Ever see an airplane or bus pass by and wondered where it was going? Well, the Q100 bus out of Queens, N.Y., has a unique route. It's the only form of public transportation to one of the worst jails in the country: Rikers Island.
Photographer Salvador Espinoza set out to reveal what that long ride on the Q100 through Queens and over the "Bridge of Pain" to the Perry Center on Rikers Island was really like for the people riding to visit loved ones. After all, the Queens native has seen the families of the incarcerated waiting to board that bus every Thursday through Sunday for as long as he could remember.
"The key inspiration was to make more people aware of the effects of mass incarceration on inmates' families," Espinoza tells A Plus. "If one were to ride on the Q100 you would begin to wonder what happens on their visits as well as once they go back home and deal with the reality of having a loved one locked away."

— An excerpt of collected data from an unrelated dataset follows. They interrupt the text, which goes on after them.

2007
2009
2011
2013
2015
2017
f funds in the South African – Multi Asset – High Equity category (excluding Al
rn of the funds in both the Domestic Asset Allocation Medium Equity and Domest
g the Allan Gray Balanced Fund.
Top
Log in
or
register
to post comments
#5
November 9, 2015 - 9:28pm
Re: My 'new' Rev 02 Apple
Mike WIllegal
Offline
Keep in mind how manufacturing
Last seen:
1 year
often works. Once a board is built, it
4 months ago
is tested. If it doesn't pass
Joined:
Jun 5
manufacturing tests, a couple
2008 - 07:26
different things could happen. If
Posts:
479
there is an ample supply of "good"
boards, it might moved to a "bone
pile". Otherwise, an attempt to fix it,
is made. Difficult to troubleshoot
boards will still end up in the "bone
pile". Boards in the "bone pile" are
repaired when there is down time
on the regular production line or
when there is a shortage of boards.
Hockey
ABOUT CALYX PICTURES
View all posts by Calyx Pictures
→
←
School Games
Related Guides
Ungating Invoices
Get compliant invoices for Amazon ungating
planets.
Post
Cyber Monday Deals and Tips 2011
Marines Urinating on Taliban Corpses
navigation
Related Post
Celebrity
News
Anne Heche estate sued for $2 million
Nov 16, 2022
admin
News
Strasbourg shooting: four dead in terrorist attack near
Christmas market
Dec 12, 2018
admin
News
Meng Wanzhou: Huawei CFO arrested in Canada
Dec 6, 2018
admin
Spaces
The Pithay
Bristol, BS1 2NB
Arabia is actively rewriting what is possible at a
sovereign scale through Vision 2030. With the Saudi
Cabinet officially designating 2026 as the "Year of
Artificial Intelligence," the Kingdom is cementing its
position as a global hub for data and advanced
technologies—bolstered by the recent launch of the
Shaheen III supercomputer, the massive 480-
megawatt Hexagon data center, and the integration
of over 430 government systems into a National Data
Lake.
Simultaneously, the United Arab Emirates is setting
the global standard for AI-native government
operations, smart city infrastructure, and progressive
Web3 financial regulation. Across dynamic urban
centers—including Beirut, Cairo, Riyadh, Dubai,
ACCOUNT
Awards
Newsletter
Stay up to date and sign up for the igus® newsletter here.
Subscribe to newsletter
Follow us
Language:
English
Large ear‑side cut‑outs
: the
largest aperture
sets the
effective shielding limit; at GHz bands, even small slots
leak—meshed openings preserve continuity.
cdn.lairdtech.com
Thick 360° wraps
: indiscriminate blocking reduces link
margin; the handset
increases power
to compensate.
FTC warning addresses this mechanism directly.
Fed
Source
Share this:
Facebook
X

Through black-and-white images, Espinoza was able to capture the raw emotion of the Q100 passengers enduring the long trek for a brief visit. Take for example Ivana, a woman Espinoza saw riding the Q100 bus often for a chance to see her 19-year-old son who had already been at Rikers for three years.
"She had not seen him in four months and was worried he wasn't receiving the packages she would send him," Espinoza recalls. "She was fresh off a kidney transplant when she went to visit and because of the DOC's (Department of Corrections) policy of not allowing medication on the island, she wasn't able to take her meds at the prescribed time."
Due to her medical requirements that couldn't be fulfilled on Rikers Island, Ivana was only able to visit with her son for a very short time.
"In total, she spent about six hours [traveling] for a five-minute visit," Espinoza adds.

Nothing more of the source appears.